The task :: How many lines in the records below contain the word "trucks"? Give only the number.

Data to use ::
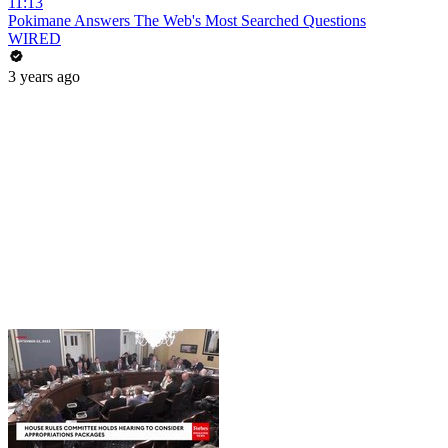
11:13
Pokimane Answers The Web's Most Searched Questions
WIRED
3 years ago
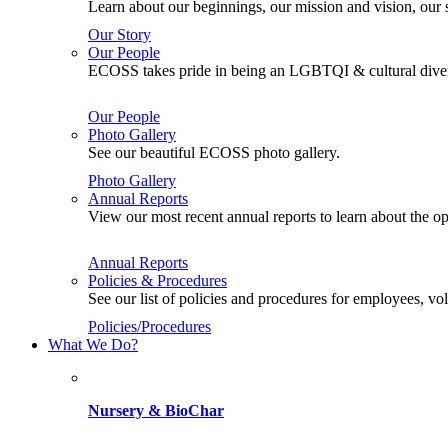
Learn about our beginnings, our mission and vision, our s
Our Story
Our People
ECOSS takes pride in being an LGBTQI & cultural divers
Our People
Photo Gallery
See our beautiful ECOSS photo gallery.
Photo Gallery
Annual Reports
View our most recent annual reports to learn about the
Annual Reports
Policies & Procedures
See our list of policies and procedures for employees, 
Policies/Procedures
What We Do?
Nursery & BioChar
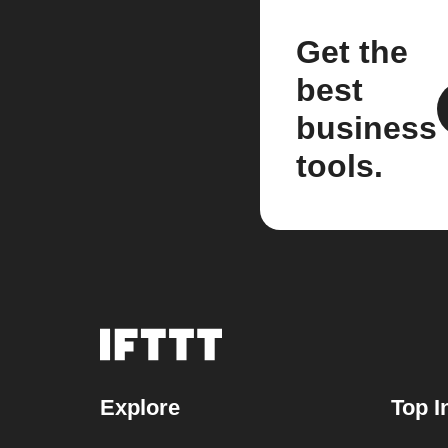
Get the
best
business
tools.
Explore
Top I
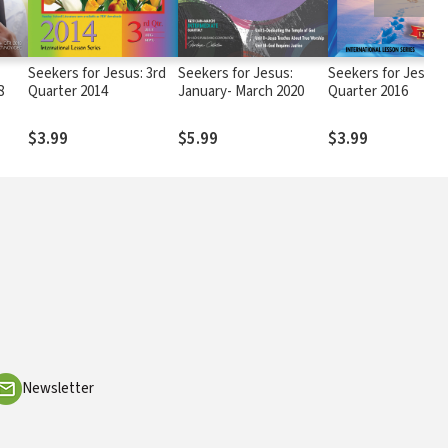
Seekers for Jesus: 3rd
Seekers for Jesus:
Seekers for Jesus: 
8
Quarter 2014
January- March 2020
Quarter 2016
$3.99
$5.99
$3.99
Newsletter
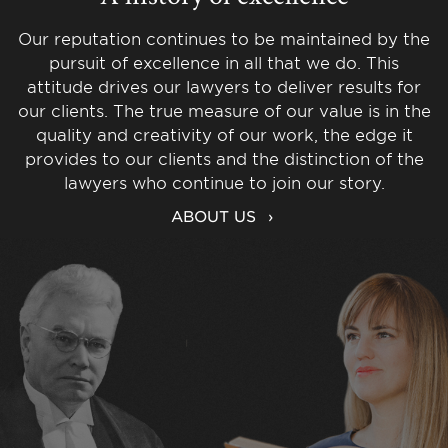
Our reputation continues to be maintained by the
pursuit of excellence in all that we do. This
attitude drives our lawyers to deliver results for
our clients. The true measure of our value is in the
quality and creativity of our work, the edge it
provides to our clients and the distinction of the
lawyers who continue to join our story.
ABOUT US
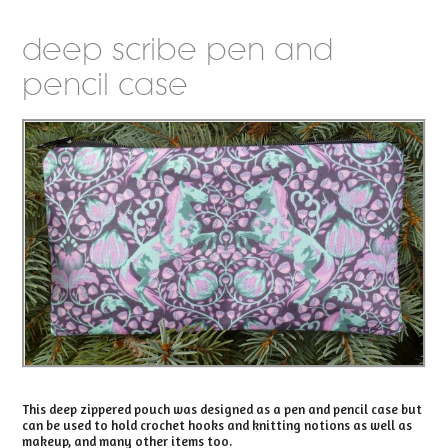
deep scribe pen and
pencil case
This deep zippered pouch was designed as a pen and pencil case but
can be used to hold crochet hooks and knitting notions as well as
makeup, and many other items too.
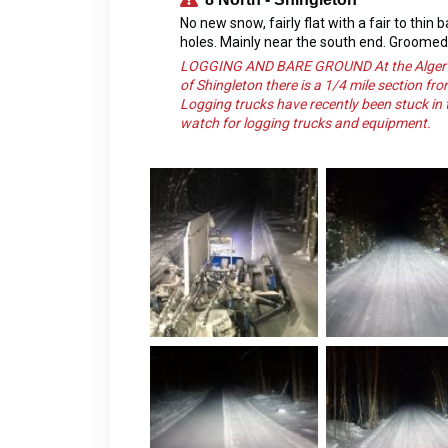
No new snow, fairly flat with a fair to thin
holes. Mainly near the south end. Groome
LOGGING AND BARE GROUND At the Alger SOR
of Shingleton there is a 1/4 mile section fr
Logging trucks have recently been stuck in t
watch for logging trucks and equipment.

* * *

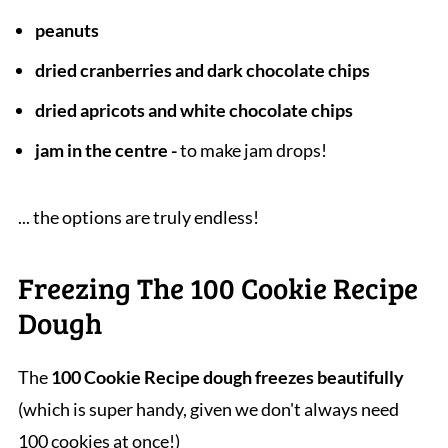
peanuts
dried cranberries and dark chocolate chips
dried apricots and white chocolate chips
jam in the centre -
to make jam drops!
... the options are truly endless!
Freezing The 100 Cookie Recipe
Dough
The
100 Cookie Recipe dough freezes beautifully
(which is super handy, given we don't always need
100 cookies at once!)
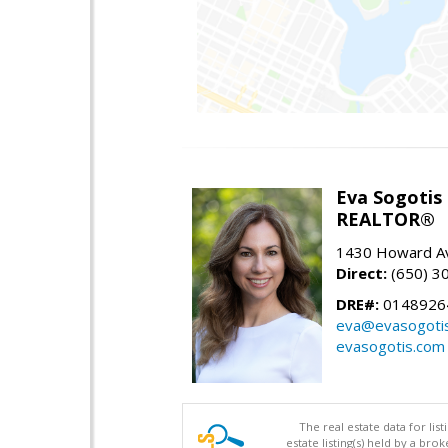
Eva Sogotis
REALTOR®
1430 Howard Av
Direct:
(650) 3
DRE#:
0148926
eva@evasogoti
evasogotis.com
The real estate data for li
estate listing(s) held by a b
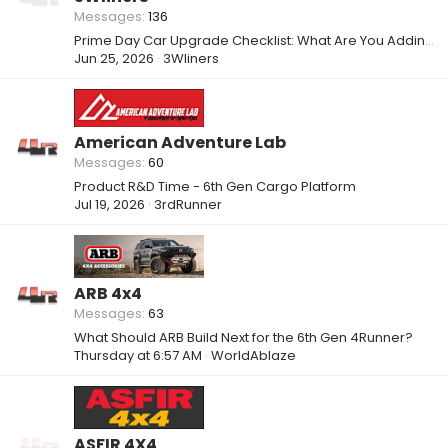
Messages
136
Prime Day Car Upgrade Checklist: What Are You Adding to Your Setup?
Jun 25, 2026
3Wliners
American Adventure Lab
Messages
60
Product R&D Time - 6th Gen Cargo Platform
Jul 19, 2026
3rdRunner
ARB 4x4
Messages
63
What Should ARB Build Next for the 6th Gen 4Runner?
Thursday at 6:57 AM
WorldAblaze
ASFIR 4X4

Exercise response :: 2